An der Tür der Galerie Guido W. Baudach in den Berliner Osram-Höfen hängt ein Eingangsgruß:
„Giebt es auf Erden ein Maas? Es giebt keines-“
(Friedrich Hölderlin) „N ist Vernichtung“ steht da noch.
Drinnen duftet es süß nach Brathähnchen, Pommes und Salat, die Mitarbeiterinnen nehmen gerade im offenen Büro der Galerie ihr Mittagessen ein.
Vier großzügige Leinwände, gefühlte 6 × 10 Meter, auf denen sich ein Grauschleier lichtet, vor dem schwarze, rechteckige Formen schweben, hängen im hellen Ausstellungsraum.
Die Galerie wirkt wie ein höchst exklusives Factory-Outlet: gewichster Linoleumboden, rostbraune Lüftungsrohre kreuzen Batterien von Leuchtstoffröhren, riesige weißgetönte Fenster, Motorenlärm eines rangierenden Lasters draußen auf dem Hof und dazu ein Arrangement aus Barcelona-Sesseln.Vier Bilder hängen hier zur Ansicht, das Zehnfache davon stapelt sich vermutlich im Lager, bereit für die Reise nach Übersee, bereit für die White Cubes dieser Welt.
Die Arbeiten unterscheiden sich kaum voneinander, 2,60 × 3,40 Meter, mal Hoch- mal Querformat, variieren sie die Begegnung zweier schwarzer Rechtecke auf hellem Grau. Der Bildaufbau scheint die grafisch anmutende Architektur des Raumes aufzugreifen, das Raster der gleißenden Leuchtstofflampen vor der schwarz gestrichenen Decke zu reflektieren. Beim Herantreten an die Bilder zeigt sich, wie flach sie eigentlich sind – keine Spur mehr von Butzers faustdickem Farbauftrag der vergangenen Jahre ähnlich einem kartographischen Relief, sondern entschieden weniger, mit breitem Pinsel dünn verstrichene Farbe. Zart liegen noch einzelne Pinselhaare wie in der Luft schaukelnde Federn auf der Bildoberfläche. Die schwarzen Formationen haben klar abgegrenzte Kanten, das lebendige Grau nuanciert sanft zwischen den Grundfarben Rot, Gelb und Blau und erinnert an schornsteinrauchverschleiertes Abendrot. Ein pulsierendes Leuchten als Gegenpol zur absoluten, erstickenden Schwärze des Nichts. Eine Einladung zur Meditation über Leben und Tod.
Die Malerei erstreckt sich wie ein Altarbild gen Himmel, ein „stairway to heaven“, vor mir entfaltet sich der Kosmos – zum auf die Knie gehen.
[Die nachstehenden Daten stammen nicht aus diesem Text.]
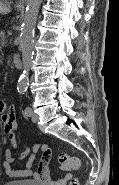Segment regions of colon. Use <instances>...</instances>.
I'll return each mask as SVG.
<instances>
[{
	"instance_id": "5ec220e1",
	"label": "colon",
	"mask_w": 119,
	"mask_h": 185,
	"mask_svg": "<svg viewBox=\"0 0 119 185\" xmlns=\"http://www.w3.org/2000/svg\"><path fill=\"white\" fill-rule=\"evenodd\" d=\"M58 162L62 167L74 170H77L80 167V160L77 157L69 156L67 154H60L58 156ZM68 185H79V182L77 179H71Z\"/></svg>"
}]
</instances>
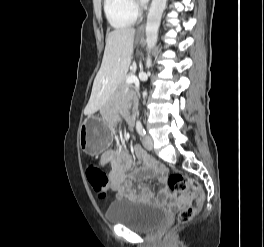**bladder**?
Here are the masks:
<instances>
[{"instance_id":"31cf9c89","label":"bladder","mask_w":264,"mask_h":247,"mask_svg":"<svg viewBox=\"0 0 264 247\" xmlns=\"http://www.w3.org/2000/svg\"><path fill=\"white\" fill-rule=\"evenodd\" d=\"M106 220L111 224H122L132 230L149 233L167 221V213L156 205L125 198L110 203Z\"/></svg>"}]
</instances>
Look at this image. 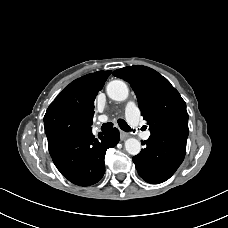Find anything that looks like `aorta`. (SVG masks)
Instances as JSON below:
<instances>
[{
  "label": "aorta",
  "mask_w": 228,
  "mask_h": 228,
  "mask_svg": "<svg viewBox=\"0 0 228 228\" xmlns=\"http://www.w3.org/2000/svg\"><path fill=\"white\" fill-rule=\"evenodd\" d=\"M106 91L107 95L115 101H124L129 94L127 85L121 80L109 82ZM125 149L133 156L138 155L141 151V143L135 138H129L125 141Z\"/></svg>",
  "instance_id": "obj_1"
}]
</instances>
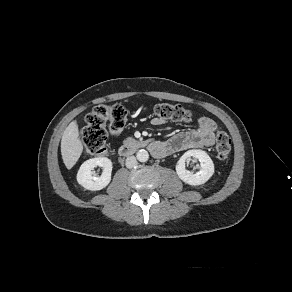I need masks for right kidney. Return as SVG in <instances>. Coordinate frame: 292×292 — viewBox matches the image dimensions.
<instances>
[{
	"label": "right kidney",
	"mask_w": 292,
	"mask_h": 292,
	"mask_svg": "<svg viewBox=\"0 0 292 292\" xmlns=\"http://www.w3.org/2000/svg\"><path fill=\"white\" fill-rule=\"evenodd\" d=\"M101 166L103 173L100 177L93 176L92 169ZM112 162L106 157H97L85 161L77 173V182L85 189L97 191L105 188L111 181Z\"/></svg>",
	"instance_id": "ca27d5eb"
}]
</instances>
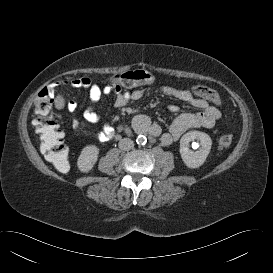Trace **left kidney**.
I'll return each mask as SVG.
<instances>
[{
  "label": "left kidney",
  "mask_w": 273,
  "mask_h": 273,
  "mask_svg": "<svg viewBox=\"0 0 273 273\" xmlns=\"http://www.w3.org/2000/svg\"><path fill=\"white\" fill-rule=\"evenodd\" d=\"M198 140L200 146H194L198 148L197 151L189 149V142ZM212 146V140L210 136L200 131H189L184 134L180 139V154L183 162L188 168H197L205 162Z\"/></svg>",
  "instance_id": "obj_1"
}]
</instances>
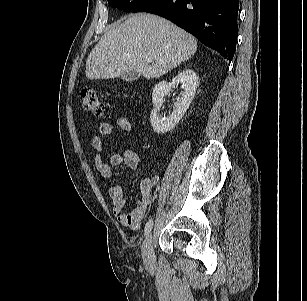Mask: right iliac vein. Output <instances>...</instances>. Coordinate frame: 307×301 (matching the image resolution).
I'll list each match as a JSON object with an SVG mask.
<instances>
[{
  "mask_svg": "<svg viewBox=\"0 0 307 301\" xmlns=\"http://www.w3.org/2000/svg\"><path fill=\"white\" fill-rule=\"evenodd\" d=\"M142 258L147 267H153L155 265V255L153 251V235L148 234L142 246Z\"/></svg>",
  "mask_w": 307,
  "mask_h": 301,
  "instance_id": "right-iliac-vein-1",
  "label": "right iliac vein"
}]
</instances>
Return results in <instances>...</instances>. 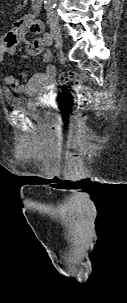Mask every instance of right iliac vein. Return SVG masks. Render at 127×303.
Segmentation results:
<instances>
[{"label":"right iliac vein","instance_id":"right-iliac-vein-1","mask_svg":"<svg viewBox=\"0 0 127 303\" xmlns=\"http://www.w3.org/2000/svg\"><path fill=\"white\" fill-rule=\"evenodd\" d=\"M48 23L54 40L60 47H62L63 40L59 22L57 20L51 19Z\"/></svg>","mask_w":127,"mask_h":303}]
</instances>
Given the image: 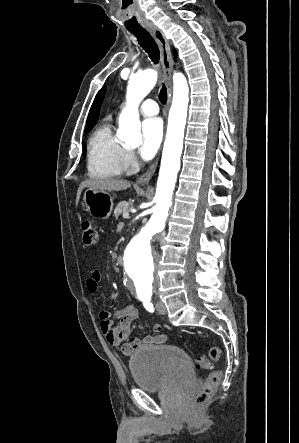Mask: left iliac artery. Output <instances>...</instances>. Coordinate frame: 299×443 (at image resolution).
<instances>
[{"mask_svg":"<svg viewBox=\"0 0 299 443\" xmlns=\"http://www.w3.org/2000/svg\"><path fill=\"white\" fill-rule=\"evenodd\" d=\"M142 302H143V305L147 311L154 312V306L151 303V299H144V300H142Z\"/></svg>","mask_w":299,"mask_h":443,"instance_id":"left-iliac-artery-1","label":"left iliac artery"}]
</instances>
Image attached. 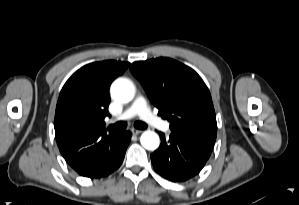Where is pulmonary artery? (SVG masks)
Instances as JSON below:
<instances>
[{
    "instance_id": "obj_1",
    "label": "pulmonary artery",
    "mask_w": 299,
    "mask_h": 205,
    "mask_svg": "<svg viewBox=\"0 0 299 205\" xmlns=\"http://www.w3.org/2000/svg\"><path fill=\"white\" fill-rule=\"evenodd\" d=\"M135 116H139L150 126L165 132L170 131V123L153 114L149 109L145 98L142 96H139L135 99L132 105L120 116V119L127 120Z\"/></svg>"
}]
</instances>
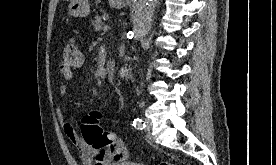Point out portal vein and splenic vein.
<instances>
[{
    "label": "portal vein and splenic vein",
    "mask_w": 276,
    "mask_h": 165,
    "mask_svg": "<svg viewBox=\"0 0 276 165\" xmlns=\"http://www.w3.org/2000/svg\"><path fill=\"white\" fill-rule=\"evenodd\" d=\"M110 29H111V27L108 26V25H105V26L103 27V31H109Z\"/></svg>",
    "instance_id": "1"
}]
</instances>
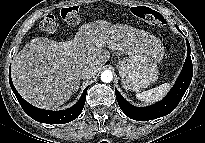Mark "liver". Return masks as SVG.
Returning <instances> with one entry per match:
<instances>
[{
    "instance_id": "6515ba94",
    "label": "liver",
    "mask_w": 205,
    "mask_h": 143,
    "mask_svg": "<svg viewBox=\"0 0 205 143\" xmlns=\"http://www.w3.org/2000/svg\"><path fill=\"white\" fill-rule=\"evenodd\" d=\"M96 43L103 46L97 47ZM105 47L126 55L163 54L161 42L149 32L96 20L82 25L69 41L37 37L27 43L12 62L14 86L32 105L57 108L78 90L84 66H94L97 73L109 60L110 53Z\"/></svg>"
}]
</instances>
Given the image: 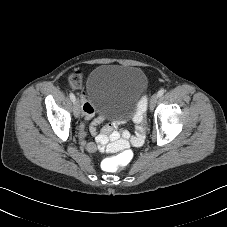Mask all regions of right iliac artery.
Masks as SVG:
<instances>
[{"label": "right iliac artery", "instance_id": "1", "mask_svg": "<svg viewBox=\"0 0 227 227\" xmlns=\"http://www.w3.org/2000/svg\"><path fill=\"white\" fill-rule=\"evenodd\" d=\"M69 96H70L71 101L72 102H75V96H74V94L73 93H70Z\"/></svg>", "mask_w": 227, "mask_h": 227}]
</instances>
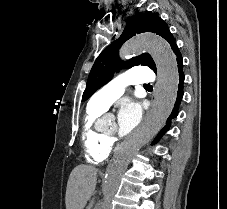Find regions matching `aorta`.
<instances>
[{"label": "aorta", "instance_id": "1", "mask_svg": "<svg viewBox=\"0 0 227 209\" xmlns=\"http://www.w3.org/2000/svg\"><path fill=\"white\" fill-rule=\"evenodd\" d=\"M142 51L151 55L157 67L158 94L155 108L136 139L122 145L108 165L102 186L103 200L98 209H111V201L128 164L139 148L162 129L176 99L179 75L175 54L170 45L159 36L143 34L126 42L120 50V57L125 59Z\"/></svg>", "mask_w": 227, "mask_h": 209}]
</instances>
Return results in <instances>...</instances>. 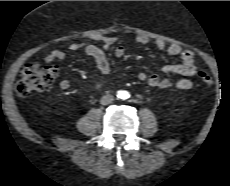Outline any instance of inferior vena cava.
Returning a JSON list of instances; mask_svg holds the SVG:
<instances>
[{
  "mask_svg": "<svg viewBox=\"0 0 230 186\" xmlns=\"http://www.w3.org/2000/svg\"><path fill=\"white\" fill-rule=\"evenodd\" d=\"M113 100H114V96L111 95V94H107V95H105V96H103V97L101 98L100 103H101L102 105H108V104H110Z\"/></svg>",
  "mask_w": 230,
  "mask_h": 186,
  "instance_id": "1",
  "label": "inferior vena cava"
}]
</instances>
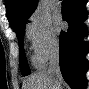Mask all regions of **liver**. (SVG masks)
<instances>
[{"mask_svg":"<svg viewBox=\"0 0 89 89\" xmlns=\"http://www.w3.org/2000/svg\"><path fill=\"white\" fill-rule=\"evenodd\" d=\"M60 81L57 77L47 73L40 72L31 75L23 85V89H61Z\"/></svg>","mask_w":89,"mask_h":89,"instance_id":"obj_1","label":"liver"}]
</instances>
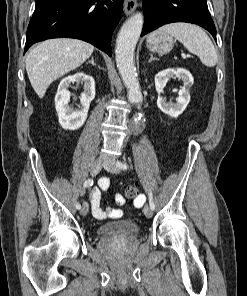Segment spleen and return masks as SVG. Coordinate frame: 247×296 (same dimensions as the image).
I'll return each instance as SVG.
<instances>
[{"instance_id": "spleen-1", "label": "spleen", "mask_w": 247, "mask_h": 296, "mask_svg": "<svg viewBox=\"0 0 247 296\" xmlns=\"http://www.w3.org/2000/svg\"><path fill=\"white\" fill-rule=\"evenodd\" d=\"M158 31L175 37L189 52L197 55L205 66L216 65L217 51L208 35L197 25L177 22L164 25Z\"/></svg>"}]
</instances>
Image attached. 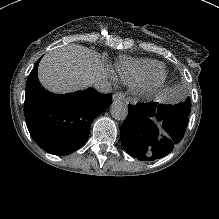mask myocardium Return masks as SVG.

Das also sind die „N-Bilder“. Das abstrakte Destillat einer mannigfaltigen Vision. Schon lange benutzt Butzer „N“ als vermittelndes Kennzeichen auf Bildern, in Titeln und Texten zur Illustration seines künstlerischen Universums. Das begann vor zirka zehn Jahren mit dem „N-Haus“, das Butzer zu einer Art Farben-Arsenal erklärt hat und in der Gemeinde „NASAHEIM (N)“, die irgendwo im Weltraum angesiedelt ist. „NASAHEIM“ klingt cool und soll „jene in abstrakter Totalität tödliche und gleichsam Existenz stiftende ‚Koordinate eines fiktiven Ortes im Weltraum‘“ sein (Pressetext Galerie Baudach 2011). In etwa das Entenhausen André Butzers. Jetzt ist „N“ auch noch Vernichtung. Also Schöpfung.
„N“, das ist Narrenfreiheit, denke ich mir.
Die Bilder erinnern an riesenhafte, sperrige Yin-und-Yang-Darstellungen. Das Yin-und-Yang-Symbol für das Zusammenspiel zweier Pole existiert im chinesischen Denken bereits seit Jahrhunderten, erfreut sich seit geraumer Zeit großer Beliebtheit in der westlichen Eso-Popkultur und lässt sich als Wandbemalung in Wellness-Tempeln, als Ketten- oder Schlüsselanhänger oder auch auf Unterwäsche gedruckt als ständiger Alltagsbegleiter wiederfinden. Mit Butzer kann man sich jetzt also auch für viel Geld eine ungemein elegantere Variante ins Wohnzimmer hängen. Wenn man genug Platz hat. Doch verwundert das gar nicht, denn Butzer hat schon immer Figuren und Symbole der sogenannten Pop- und Massenkultur entnommen und für seine Kunst modifiziert.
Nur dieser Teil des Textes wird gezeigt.